• **Your objective**: In the data below, find the lines containing "assignee" and say how many there are, nothing more.

• **Exercise materials**:

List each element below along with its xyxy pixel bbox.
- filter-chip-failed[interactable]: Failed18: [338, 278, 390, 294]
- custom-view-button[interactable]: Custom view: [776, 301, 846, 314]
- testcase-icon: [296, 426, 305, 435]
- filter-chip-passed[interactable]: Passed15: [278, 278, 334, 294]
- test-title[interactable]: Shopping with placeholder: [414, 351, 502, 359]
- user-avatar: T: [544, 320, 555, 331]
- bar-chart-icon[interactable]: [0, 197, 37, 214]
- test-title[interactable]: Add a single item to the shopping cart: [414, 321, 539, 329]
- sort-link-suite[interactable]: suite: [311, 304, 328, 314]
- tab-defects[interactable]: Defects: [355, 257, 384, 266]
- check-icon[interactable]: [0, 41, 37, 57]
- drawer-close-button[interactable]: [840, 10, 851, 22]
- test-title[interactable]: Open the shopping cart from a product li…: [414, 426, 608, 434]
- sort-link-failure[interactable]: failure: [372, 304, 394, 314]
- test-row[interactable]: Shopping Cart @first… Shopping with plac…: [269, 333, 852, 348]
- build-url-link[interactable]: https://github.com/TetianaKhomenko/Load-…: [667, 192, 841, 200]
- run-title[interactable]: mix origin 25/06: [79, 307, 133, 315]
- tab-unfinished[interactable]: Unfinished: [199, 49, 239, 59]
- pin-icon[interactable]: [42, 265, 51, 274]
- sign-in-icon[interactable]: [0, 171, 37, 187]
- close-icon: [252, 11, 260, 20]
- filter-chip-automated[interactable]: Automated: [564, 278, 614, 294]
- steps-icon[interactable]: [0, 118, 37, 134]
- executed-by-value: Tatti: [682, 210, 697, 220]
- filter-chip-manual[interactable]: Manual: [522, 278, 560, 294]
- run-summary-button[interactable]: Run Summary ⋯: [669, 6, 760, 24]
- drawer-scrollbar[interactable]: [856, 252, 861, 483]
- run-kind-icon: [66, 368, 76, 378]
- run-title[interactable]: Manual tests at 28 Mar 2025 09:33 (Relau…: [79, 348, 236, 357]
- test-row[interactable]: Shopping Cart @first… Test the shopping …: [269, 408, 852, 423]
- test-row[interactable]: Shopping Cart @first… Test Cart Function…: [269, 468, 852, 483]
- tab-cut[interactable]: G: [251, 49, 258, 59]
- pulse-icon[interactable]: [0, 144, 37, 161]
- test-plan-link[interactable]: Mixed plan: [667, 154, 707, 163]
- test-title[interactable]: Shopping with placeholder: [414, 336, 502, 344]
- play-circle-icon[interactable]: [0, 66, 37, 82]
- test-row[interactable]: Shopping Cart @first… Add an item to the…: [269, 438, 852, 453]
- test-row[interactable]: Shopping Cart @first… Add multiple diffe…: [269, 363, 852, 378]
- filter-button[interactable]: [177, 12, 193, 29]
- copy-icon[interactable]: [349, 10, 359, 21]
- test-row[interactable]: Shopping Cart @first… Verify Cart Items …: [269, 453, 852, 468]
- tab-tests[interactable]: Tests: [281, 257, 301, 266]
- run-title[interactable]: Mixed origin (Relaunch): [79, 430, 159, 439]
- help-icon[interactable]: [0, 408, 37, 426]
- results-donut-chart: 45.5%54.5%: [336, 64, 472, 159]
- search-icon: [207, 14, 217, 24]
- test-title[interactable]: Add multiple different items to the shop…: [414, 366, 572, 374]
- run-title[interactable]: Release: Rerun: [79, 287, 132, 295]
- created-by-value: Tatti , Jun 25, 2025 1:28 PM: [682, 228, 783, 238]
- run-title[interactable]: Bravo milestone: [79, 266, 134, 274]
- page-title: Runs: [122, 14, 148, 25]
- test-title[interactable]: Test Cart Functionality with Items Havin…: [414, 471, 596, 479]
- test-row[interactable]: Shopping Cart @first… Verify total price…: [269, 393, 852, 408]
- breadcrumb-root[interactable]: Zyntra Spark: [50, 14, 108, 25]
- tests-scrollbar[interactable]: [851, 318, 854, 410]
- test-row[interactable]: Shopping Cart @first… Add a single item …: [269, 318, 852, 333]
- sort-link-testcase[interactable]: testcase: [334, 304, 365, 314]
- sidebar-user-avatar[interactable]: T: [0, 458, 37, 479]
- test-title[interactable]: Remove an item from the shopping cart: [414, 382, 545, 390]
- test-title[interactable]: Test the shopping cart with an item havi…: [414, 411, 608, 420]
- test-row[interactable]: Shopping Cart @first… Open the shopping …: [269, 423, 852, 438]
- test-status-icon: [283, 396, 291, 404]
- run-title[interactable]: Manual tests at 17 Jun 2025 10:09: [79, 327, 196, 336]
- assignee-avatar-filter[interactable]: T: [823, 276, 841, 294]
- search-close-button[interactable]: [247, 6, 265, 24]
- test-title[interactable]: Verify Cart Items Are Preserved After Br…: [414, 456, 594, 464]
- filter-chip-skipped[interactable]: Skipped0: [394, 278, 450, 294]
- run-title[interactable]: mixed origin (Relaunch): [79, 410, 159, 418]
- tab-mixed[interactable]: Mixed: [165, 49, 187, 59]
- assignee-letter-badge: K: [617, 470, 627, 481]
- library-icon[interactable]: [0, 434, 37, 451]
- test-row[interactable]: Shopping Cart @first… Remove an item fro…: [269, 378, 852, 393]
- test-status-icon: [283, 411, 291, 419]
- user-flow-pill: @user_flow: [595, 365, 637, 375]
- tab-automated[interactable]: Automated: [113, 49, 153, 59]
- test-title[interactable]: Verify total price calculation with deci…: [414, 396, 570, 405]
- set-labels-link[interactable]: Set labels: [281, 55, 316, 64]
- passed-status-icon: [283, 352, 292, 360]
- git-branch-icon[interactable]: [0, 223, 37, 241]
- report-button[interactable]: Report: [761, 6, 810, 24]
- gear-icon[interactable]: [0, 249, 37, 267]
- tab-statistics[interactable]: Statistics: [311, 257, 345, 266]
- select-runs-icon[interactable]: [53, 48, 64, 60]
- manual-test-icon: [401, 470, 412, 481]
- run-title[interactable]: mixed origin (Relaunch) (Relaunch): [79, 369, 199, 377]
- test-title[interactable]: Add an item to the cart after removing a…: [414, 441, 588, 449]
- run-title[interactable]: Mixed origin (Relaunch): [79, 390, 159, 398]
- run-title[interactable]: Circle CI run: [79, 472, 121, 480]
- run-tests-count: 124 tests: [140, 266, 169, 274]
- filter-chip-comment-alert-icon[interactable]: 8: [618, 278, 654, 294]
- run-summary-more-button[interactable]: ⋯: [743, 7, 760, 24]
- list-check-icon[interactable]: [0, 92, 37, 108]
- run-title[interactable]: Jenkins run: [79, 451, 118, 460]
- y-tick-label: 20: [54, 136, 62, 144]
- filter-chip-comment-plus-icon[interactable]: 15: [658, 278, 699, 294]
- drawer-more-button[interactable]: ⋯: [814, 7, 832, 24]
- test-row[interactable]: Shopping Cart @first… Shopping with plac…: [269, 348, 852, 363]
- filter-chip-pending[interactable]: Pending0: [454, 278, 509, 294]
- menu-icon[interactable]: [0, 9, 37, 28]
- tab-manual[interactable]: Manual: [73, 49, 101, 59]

• **Answer section**: 2